Do you ever have one of those days when it feels like the universe is trying to hit you over the head with a message? Days when you hear the same message again and again—and it’s just the message you needed to hear?
I had one of those days last Monday. Frazzled and anxious about embarking on a new venture—one that I’m excited about but also one with unknown outcomes--I was second guessing myself and my plans. After work, I headed to yoga to stretch and move and center myself.
My teacher began our class as she often does: she asked us to sit quietly with our eyes closed while she read a selection from Mark Nepo’s The Book of Awakening, a collection of daily meditations. In her calming voice, she read:
“All the buried seeds
Crack open in the dark
The instant they surrender
To a process they can’t see.”
For an instant, my eyes flew open. Just that day, I had encountered the image of the seed cracking open in the dark, but where? In my stressed out state, my day already seemed a blur.
I closed my eyes and tried to focus as my teacher guided us through our warm up poses, but again and again, my mind kept coming back to that image of the seed cracking its hard shell to produce new life. Where had I heard that?

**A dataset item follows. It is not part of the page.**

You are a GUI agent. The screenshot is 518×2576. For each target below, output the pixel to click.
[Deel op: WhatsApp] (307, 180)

After about fifteen minutes, it hit me: the metaphor appeared in the reading for my African-American history class.
My students were engaged in a role play. They are portraying Civil Rights activists debating the location and nature of their next protest. They are reading the words of Civil Rights workers and trying to place themselves in the minds and hearts of the activists who laid their bodies and lives on the line to fight for justice.
On Monday, we were reading about Myles Horton and his Highlander Folk School in Monteagle, Tennessee. Horton was a remarkable man. Raised on a hardscrabble Tennessee farm, he enrolled in Campbell University to study for the ministry. Profoundly moved by his experiences ministering to poor mountain communities, Horton co-founded the Highlander Folk School, a training and education center dedicated to the radical idea that ordinary people could collectively achieve social justice. Highlander worked with labor unions and civil rights activists to develop non-violent strategies for social change. Well-known civil rights activists like Rosa Parks, Septima Clark, and John Lewis studied at the Highlander School. In the 1940s and 1950s, Horton’s work was considered radical by Tennessee officials not least because Highlander hosted meetings with interracial audiences, a clear violation of the state’s segregation laws. Horton faced harassment, legal action, and threats on his life.

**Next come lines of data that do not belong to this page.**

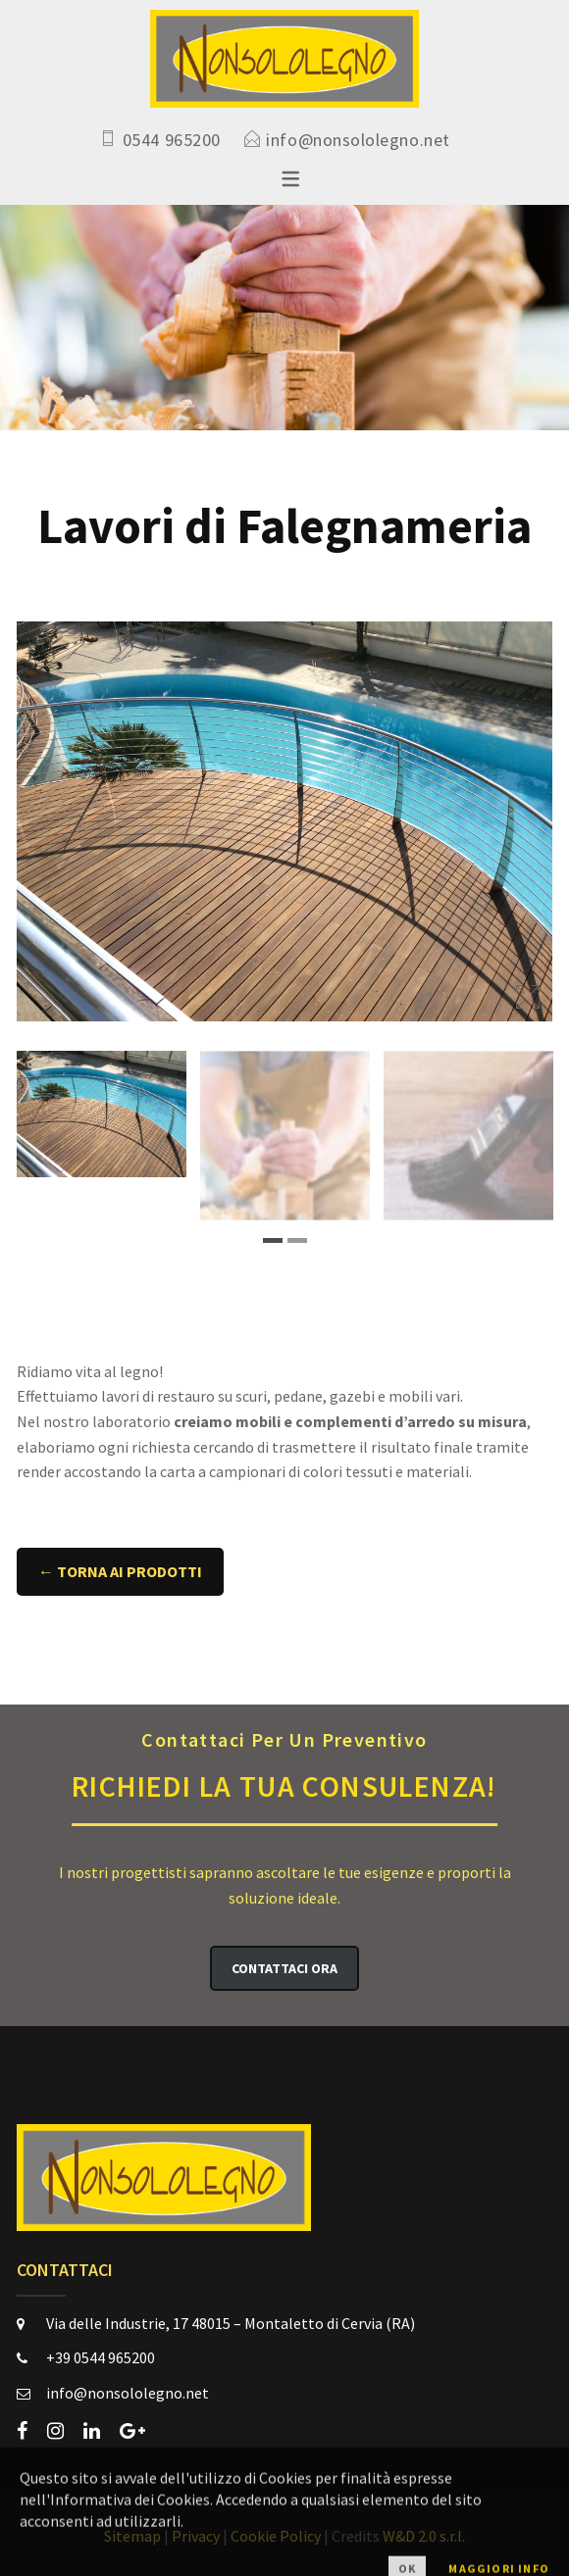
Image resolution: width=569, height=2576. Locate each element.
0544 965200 (172, 139)
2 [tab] (297, 1240)
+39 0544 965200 (100, 2357)
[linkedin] (91, 2431)
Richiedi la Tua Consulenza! (284, 1764)
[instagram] (55, 2431)
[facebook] (22, 2431)
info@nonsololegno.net (357, 139)
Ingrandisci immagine (528, 997)
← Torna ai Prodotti (120, 1571)
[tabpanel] (101, 1114)
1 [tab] (273, 1240)
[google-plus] (132, 2431)
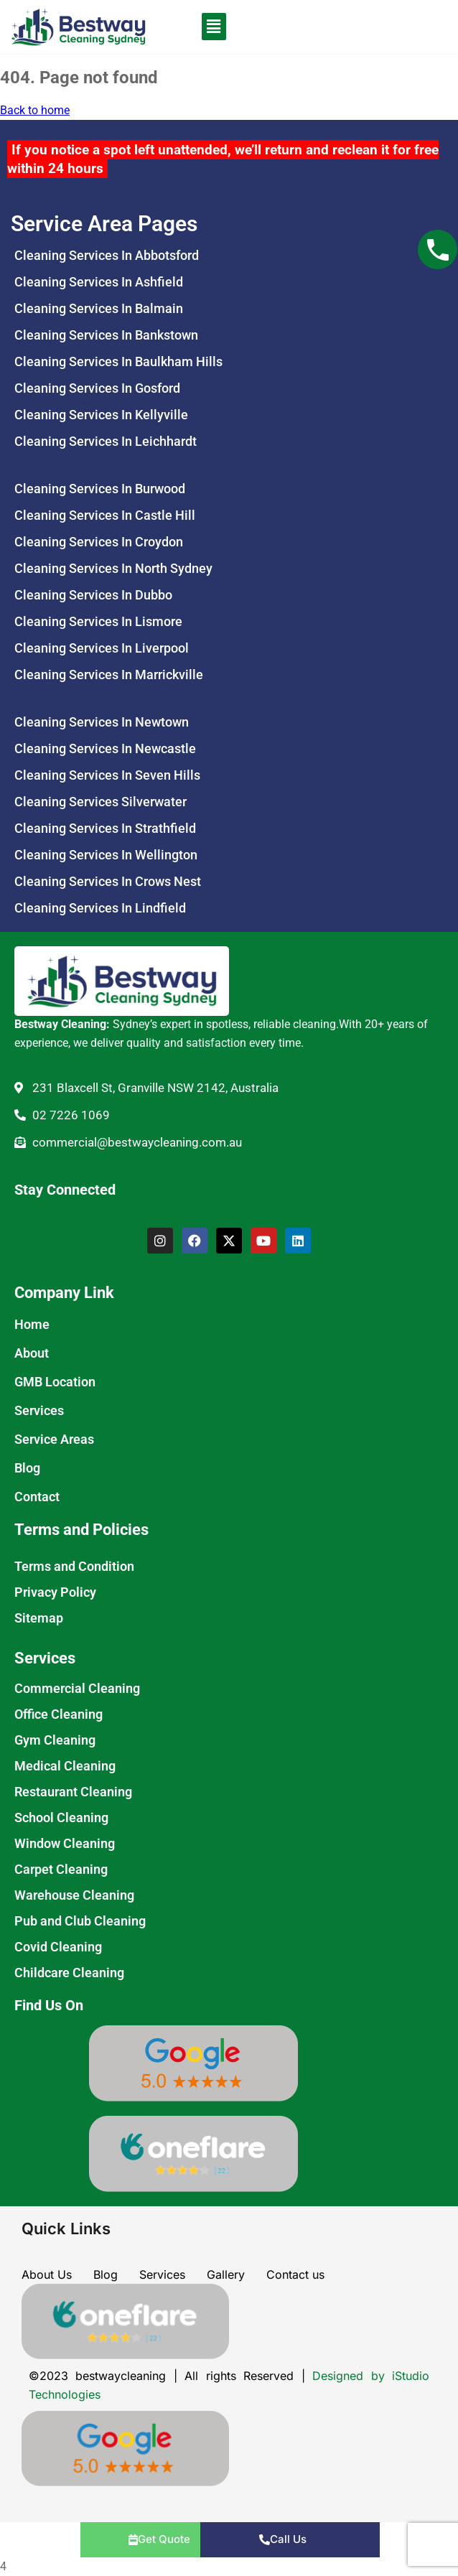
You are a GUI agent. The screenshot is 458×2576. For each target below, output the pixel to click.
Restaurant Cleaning (73, 1791)
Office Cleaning (58, 1714)
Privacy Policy (55, 1592)
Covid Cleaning (58, 1946)
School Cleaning (61, 1817)
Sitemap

The students and I talked about Horton’s philosophy of social change. Horton believed that people already possessed the knowledge and skills they needed to solve their own problems. The job of the educator, he said, was to help people analyze their own experiences and learn from the experiences of others in order to develop solutions.
Horton understood that change was hard for humans. He wrote, “People have got be to introduced to the pain of growth, and not shy away from it, not be afraid of the pain, not be afraid to be unhappy, not be afraid to be stretched out, not be afraid to be laughed at, not be afraid to grow.”
On Monday, I could really relate to the idea of growth as painful, but as our class discussion unfolded, the students focused on a different image in Horton’s writings. They concentrated on his metaphor that growth was like the sprouting of a seed. He likened the ideas that people had about social change to seeds and he said, “What you do, you develop those seeds [for change]. They’re crusted over, you know, with all kinds of things and the people don’t even know they’re there. We . . . cultivate those seeds. We help prepare the ground for them to grow.”
There was the image—the same image that Mark Nepo used--the image of a seed breaking through its hard outer shell and reaching out tendrils of new growth in the darkness beneath the soil. The seed reaching out in faith that it would grow and develop into a mature plant.
Last Monday, the universe was bombarding me with that image to help me find a new way of thinking about my own new venture—to help me embrace stepping out into the unknown with hope and courage. I can’t say that I’ve stopped second guessing myself, but I keep returning to the image of the seed as a way of understanding my own anxiety. Sometimes the best coping strategy for dealing with our feelings is finding the right image or metaphor for our experience. So this month, I’m going to focus on that image of the seed.
 As told in Mark Nepo, The Book of Awakening, Gale, 2000.
 Myles Horton, The Myles Horton Reader: Education for Social Change, ed. Dale Jacobs (Knoxville: University of Tennessee Press, 2003), 62-63.
 Horton, The Myles Horton Reader, 121.